Kubernetes Control Plane

The Master runs all the components that make up the Kubernetes Control Plane. The Control Plane components work together to orchestrate your containers. In the same way that an engine has a lot of pieces that work together to power your vehicle, the Kubernetes Control Plane is no different. Each piece is responsible for a specific area that powers k8s.

  • API Server is the component that exposes the Kubernetes API, which is the front-end for the Kubernetes cluster where all Control Plane components and users will interact.
  • Etcd is a consistent and highly-available key-value store where all Kubernetes cluster data resides.
  • Scheduler watches for new pods that need to be scheduled and identifies which Node they should run on.
  • Controller Manager runs multiple controllers responsible for handling pod replication, endpoint creation, taking action when a Node goes down and many other actions. Controllers are loops that continuously check the desired state and take action to ensure that Kubernetes is running in the desired state.
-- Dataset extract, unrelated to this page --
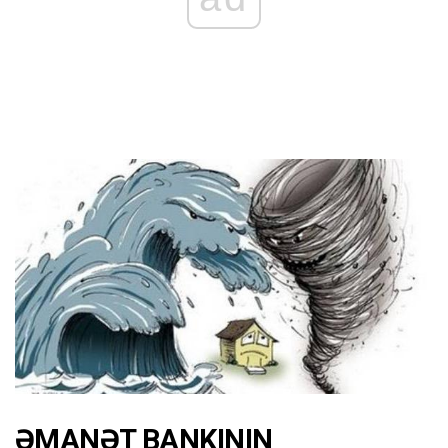
ƏMANƏT BANKININ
Putting these pieces together, we can start to see the architecture of Kubernetes:

Monitoring Kubernetes

Now that we know what’s under the hood of Kubernetes, we can see it is a complex machine with a lot of components operating together. This machine gives you the ability to manage, deploy and scale your containerized applications with ease. You might even be using a managed service such as Amazon EKS or Google GKE to provide you a highly available, secure, and managed control plane, letting you focus on your containerized applications. In both of these scenarios, the ability to monitor and troubleshoot your applications — and potentially the Kubernetes Control Plane — is critical to delivering reliable, fault-tolerant distributed applications running in containers.
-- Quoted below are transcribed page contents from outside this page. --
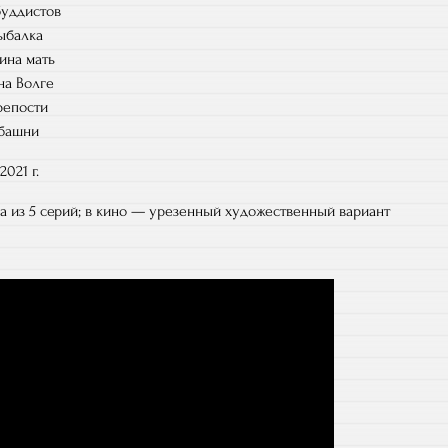
буддистов
рыбалка
ина мать
на Волге
репости
 башни
021 г.
ча из 5 серий; в кино — урезенный художественный вариант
[Learn More: Kubernetes Dashboard]

So how do we monitor all of these pieces? In our next post in this series, we are going to go through each component and identify what is critical to monitor, and how you can use Sumo Logic’s machine data analytics platform to stay on top of what’s happening in your Kubernetes clusters.
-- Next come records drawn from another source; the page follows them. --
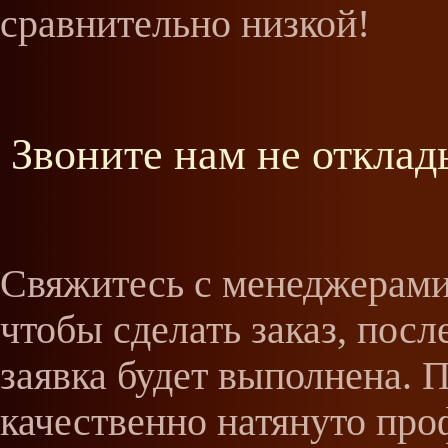
сравнительно низкой!
Звоните нам не отклад
Cвяжитесь с менеджерами
чтобы сделать заказ, посл
заявка будет выполнена. 
качественно натянуто пр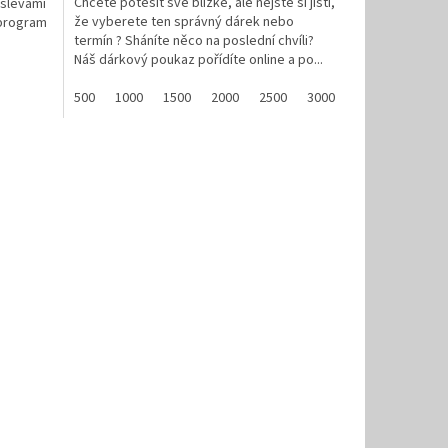
Chcete potěšit své blízké, ale nejste si jistí,
 slevami
že vyberete ten správný dárek nebo
 program
termín ? Sháníte něco na poslední chvíli?
Náš dárkový poukaz pořídíte online a po...
500
1000
1500
2000
2500
3000
3500
4000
What It Means to Monitor an Application with Kubernetes

When monitoring any application, you always need to be able to answer two critical questions: What is happening? Why is this happening? Access to machine data from your applications to address these questions ensures that you can quickly identify issues and take action to remedy. This machine data comes in two forms, metrics and logs.

Time series metrics tell you what is happening, for example how much load is on the system or what current resource consumption is. Metrics are like the various indicators in your car similar to the check engine light that goes on when there is a problem. They provide you insight into the current state of behavior and can be a warning sign of issues to come.

Logs tell you why something is happening. They provide a record of the events that are occurring in your application. They can be informative, providing context around the actions the app is taking, or they can be errors indicating why something is breaking. Logs are like the results of the diagnostic tool your mechanic plugs in to determine why the check engine light is on.

[EBOOK] Kubernetes Observability

Learn how to monitor, troubleshoot, and secure your Kubernetes environment with Sumo Logic.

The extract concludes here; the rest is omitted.